→ **HOW TO COMPLETE THIS TASK**: Gather from the listing below each line that includes the word "button", and copy it.

================================

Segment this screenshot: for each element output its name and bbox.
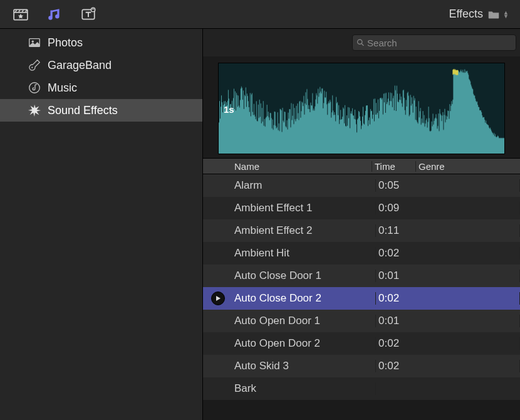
row-name: Ambient Effect 1 bbox=[233, 202, 376, 214]
sidebar-item-photos[interactable]: Photos bbox=[0, 31, 202, 54]
sidebar-item-music[interactable]: Music bbox=[0, 76, 202, 99]
sidebar-item-label: Sound Effects bbox=[48, 104, 118, 117]
play-button[interactable] bbox=[211, 291, 225, 305]
search-icon bbox=[356, 38, 365, 47]
sidebar-item-label: Music bbox=[48, 81, 77, 95]
row-name: Auto Skid 3 bbox=[233, 360, 376, 372]
row-name: Auto Open Door 1 bbox=[233, 315, 376, 327]
table-row[interactable]: Auto Open Door 10:01 bbox=[203, 310, 520, 332]
row-time: 0:02 bbox=[376, 337, 520, 350]
row-time: 0:02 bbox=[376, 247, 520, 260]
row-name: Ambient Hit bbox=[233, 247, 376, 260]
row-time: 0:05 bbox=[376, 179, 520, 192]
row-name: Auto Open Door 2 bbox=[233, 337, 376, 350]
row-time: 0:09 bbox=[376, 202, 520, 214]
content-pane: 1s Name Time Genre Alarm0:05Ambient Effe… bbox=[203, 29, 520, 420]
photos-icon bbox=[28, 36, 41, 50]
table-row[interactable]: Auto Open Door 20:02 bbox=[203, 332, 520, 355]
row-time: 0:01 bbox=[376, 270, 520, 282]
search-input[interactable] bbox=[367, 38, 512, 48]
sidebar-item-label: GarageBand bbox=[48, 59, 112, 72]
video-library-button[interactable] bbox=[11, 5, 30, 24]
row-time: 0:02 bbox=[376, 360, 520, 372]
sidebar-item-sound-effects[interactable]: Sound Effects bbox=[0, 99, 202, 122]
column-header-name[interactable]: Name bbox=[233, 161, 372, 172]
row-name: Ambient Effect 2 bbox=[233, 224, 376, 237]
chevron-updown-icon: ▲▼ bbox=[503, 11, 509, 18]
row-time: 0:02 bbox=[376, 292, 520, 305]
row-name: Auto Close Door 2 bbox=[233, 292, 376, 305]
play-icon bbox=[215, 295, 221, 302]
svg-point-6 bbox=[29, 83, 40, 93]
table-row[interactable]: Auto Skid 30:02 bbox=[203, 355, 520, 377]
waveform-preview[interactable]: 1s bbox=[218, 63, 505, 154]
effects-label: Effects bbox=[449, 8, 483, 21]
table-row[interactable]: Ambient Hit0:02 bbox=[203, 242, 520, 265]
clapperboard-star-icon bbox=[13, 6, 29, 23]
table-row[interactable]: Ambient Effect 10:09 bbox=[203, 197, 520, 219]
titles-icon bbox=[80, 6, 96, 23]
music-icon bbox=[28, 81, 41, 95]
music-notes-icon bbox=[46, 6, 63, 23]
row-time: 0:11 bbox=[376, 224, 520, 237]
sidebar-item-garageband[interactable]: GarageBand bbox=[0, 54, 202, 76]
audio-library-button[interactable] bbox=[45, 5, 64, 24]
row-name: Auto Close Door 1 bbox=[233, 270, 376, 282]
folder-icon bbox=[487, 8, 501, 21]
table-row[interactable]: Ambient Effect 20:11 bbox=[203, 219, 520, 242]
column-header-time[interactable]: Time bbox=[372, 161, 416, 172]
svg-point-5 bbox=[31, 67, 33, 68]
table-header: Name Time Genre bbox=[203, 158, 520, 174]
row-name: Bark bbox=[233, 382, 376, 395]
svg-point-4 bbox=[32, 41, 34, 43]
table-row[interactable]: Auto Close Door 20:02 bbox=[203, 287, 520, 310]
table-row[interactable]: Alarm0:05 bbox=[203, 174, 520, 197]
waveform-canvas bbox=[219, 63, 504, 154]
column-header-genre[interactable]: Genre bbox=[416, 161, 520, 172]
burst-icon bbox=[28, 103, 41, 117]
row-time: 0:01 bbox=[376, 315, 520, 327]
sidebar: PhotosGarageBandMusicSound Effects bbox=[0, 29, 203, 420]
toolbar: Effects ▲▼ bbox=[0, 0, 520, 29]
table-row[interactable]: Auto Close Door 10:01 bbox=[203, 265, 520, 287]
waveform-time-label: 1s bbox=[222, 103, 236, 115]
effects-folder-button[interactable]: ▲▼ bbox=[487, 8, 509, 21]
row-name: Alarm bbox=[233, 179, 376, 192]
sidebar-item-label: Photos bbox=[48, 36, 83, 50]
table-body: Alarm0:05Ambient Effect 10:09Ambient Eff… bbox=[203, 174, 520, 400]
guitar-icon bbox=[28, 58, 41, 72]
search-field[interactable] bbox=[352, 34, 516, 51]
titles-library-button[interactable] bbox=[79, 5, 98, 24]
table-row[interactable]: Bark bbox=[203, 377, 520, 400]
svg-point-7 bbox=[358, 39, 362, 44]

================================

→ **RESULT OF THE TASK**:
play-button[interactable] bbox=[211, 291, 225, 305]
video-library-button[interactable] bbox=[11, 5, 30, 24]
audio-library-button[interactable] bbox=[45, 5, 64, 24]
effects-folder-button[interactable]: ▲▼ bbox=[487, 8, 509, 21]
titles-library-button[interactable] bbox=[79, 5, 98, 24]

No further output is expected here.